Troisième élégie

Publié le par Fred Pougeard

Une époque farouche

M’a, comme une rivière fait rebrousser chemin.

On m’a imposé une autre vie. Elle coulait

Dans un autre lit, auprès d’un autre,

Je ne connais plus mes rives.

Oh ! j’ai manqué bien des spectacles,

Le rideau s’est levé sans moi,

Puis il est tombé. Combien d’amis

Vrais je n’ai jamais rencontrés,

Combien de profils de villes,

Auraient pu m’arracher des larmes :

Et je ne connais qu’une ville au monde,

Je m’y oriente à tâtons dans mes rêves.

J’ai écrit beaucoup de vers,

Et, comme un chœur mystérieux,

Ils rôdent autour de moi, et peut-être

Un jour m’étoufferont…

Je connais les débuts et les fins,

Et la vie après la fin, et aussi

Quelque chose que je ne peux pas me rappeler.

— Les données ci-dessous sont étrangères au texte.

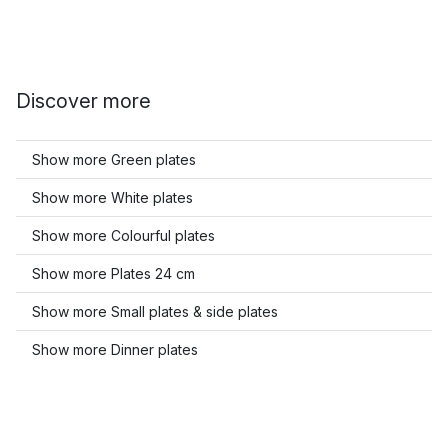
Discover more
Show more Green plates
Show more White plates
Show more Colourful plates
Show more Plates 24 cm
Show more Small plates & side plates
Show more Dinner plates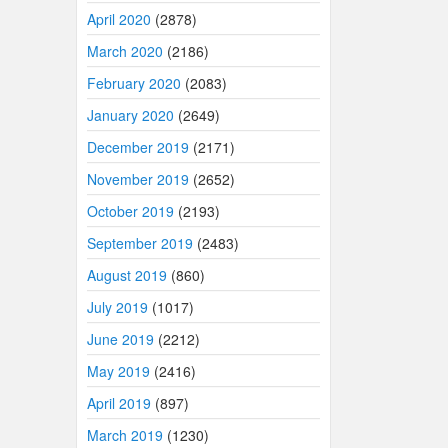
April 2020
(2878)
March 2020
(2186)
February 2020
(2083)
January 2020
(2649)
December 2019
(2171)
November 2019
(2652)
October 2019
(2193)
September 2019
(2483)
August 2019
(860)
July 2019
(1017)
June 2019
(2212)
May 2019
(2416)
April 2019
(897)
March 2019
(1230)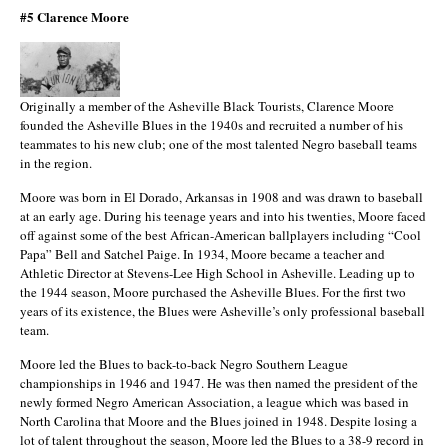
#5 Clarence Moore
Originally a member of the Asheville Black Tourists, Clarence Moore
founded the Asheville Blues in the 1940s and recruited a number of his
teammates to his new club; one of the most talented Negro baseball teams
in the region.
Moore was born in El Dorado, Arkansas in 1908 and was drawn to baseball
at an early age. During his teenage years and into his twenties, Moore faced
off against some of the best African-American ballplayers including “Cool
Papa” Bell and Satchel Paige. In 1934, Moore became a teacher and
Athletic Director at Stevens-Lee High School in Asheville. Leading up to
the 1944 season, Moore purchased the Asheville Blues. For the first two
years of its existence, the Blues were Asheville’s only professional baseball
team.
Moore led the Blues to back-to-back Negro Southern League
championships in 1946 and 1947. He was then named the president of the
newly formed Negro American Association, a league which was based in
North Carolina that Moore and the Blues joined in 1948. Despite losing a
lot of talent throughout the season, Moore led the Blues to a 38-9 record in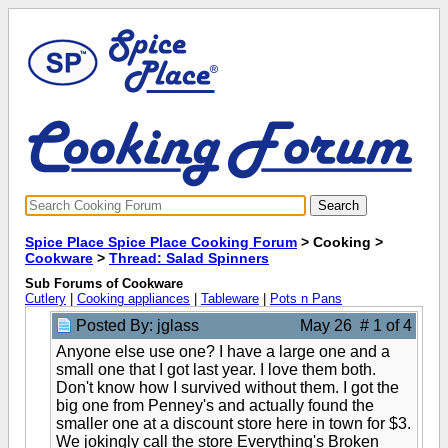
Spice Place Spice Place Cooking Forum
> Cooking >
Cookware
>
Thread: Salad Spinners
Sub Forums of Cookware
Cutlery
|
Cooking appliances
|
Tableware
|
Pots n Pans
Posted By: jglass
May 26 # 1 of 4
Anyone else use one? I have a large one and a
small one that I got last year. I love them both.
Don't know how I survived without them. I got the
big one from Penney's and actually found the
smaller one at a discount store here in town for $3.
We jokingly call the store Everything's Broken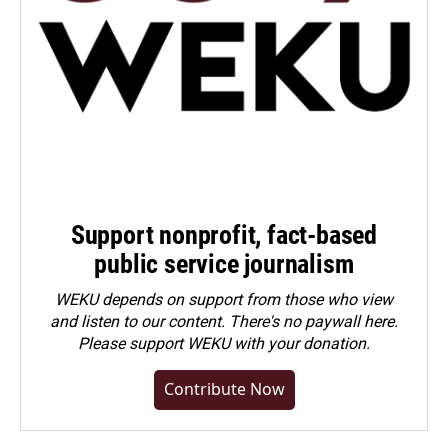
Support nonprofit, fact-based
public service journalism
WEKU depends on support from those who view
and listen to our content. There's no paywall here.
Please
support WEKU with your donation
.
Contribute Now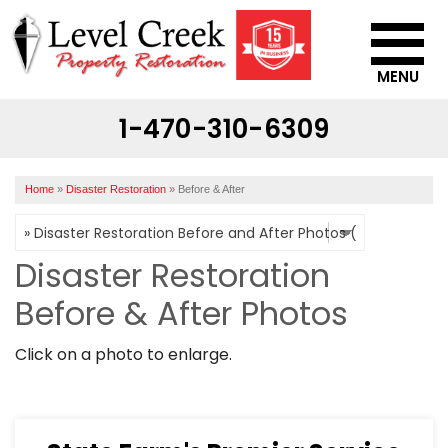
MENU
1-470-310-6309
SERVICES
OUR WORK
Home
»
Disaster Restoration
»
Before & After
ABOUT US
SERVICE AREA
Disaster Restoration
Before & After Photos
CONTACT US
Click on a photo to enlarge.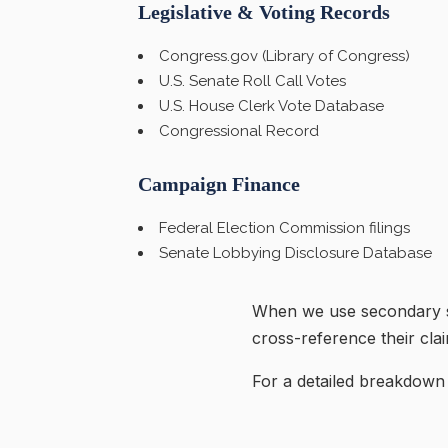
Legislative & Voting Records
Congress.gov (Library of Congress)
U.S. Senate Roll Call Votes
U.S. House Clerk Vote Database
Congressional Record
Campaign Finance
Federal Election Commission filings
Senate Lobbying Disclosure Database
When we use secondary so
cross-reference their cla
For a detailed breakdown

Une femme (laquelle ?) a occupé

La place qui était pour moi la seule,

Elle porte mon nom le plus officiel,

Elle m’a laissé un sobriquet, dont

J’ai fait tout ce que j’ai pu.

Ce n’est pas dans mon tombeau,

Hélas ! que je dormirai.

Mais quelquefois un vent espiègle de printemps

Ou le choc de deux mots au hasard dans un livre

Ou le sourire de quelqu’un m’entraîne

Dans une vie qui n’existe pas.

Telle année, il s’est passé telle chose,

Telle autre, ceci… Voyager, voir, penser,

Se souvenir, entrer

Dans un nouvel amour comme dans un miroir

Avec le vague sentiment d’être infidèle,

Avec une ride qui, hier,

N’était pas là.

 

Mais si de je ne sais où

Je jetais un regard sur ma vie d’aujourd’hui,

Je connaîtrai enfin l’envie…

 

2 septembre 1945

Léningrad

 

Anna Akhmatova, Requiem, poème sans héros et autres poèmes, traduit du russe par Jean Louis Backès. Editions Gallimard 2007.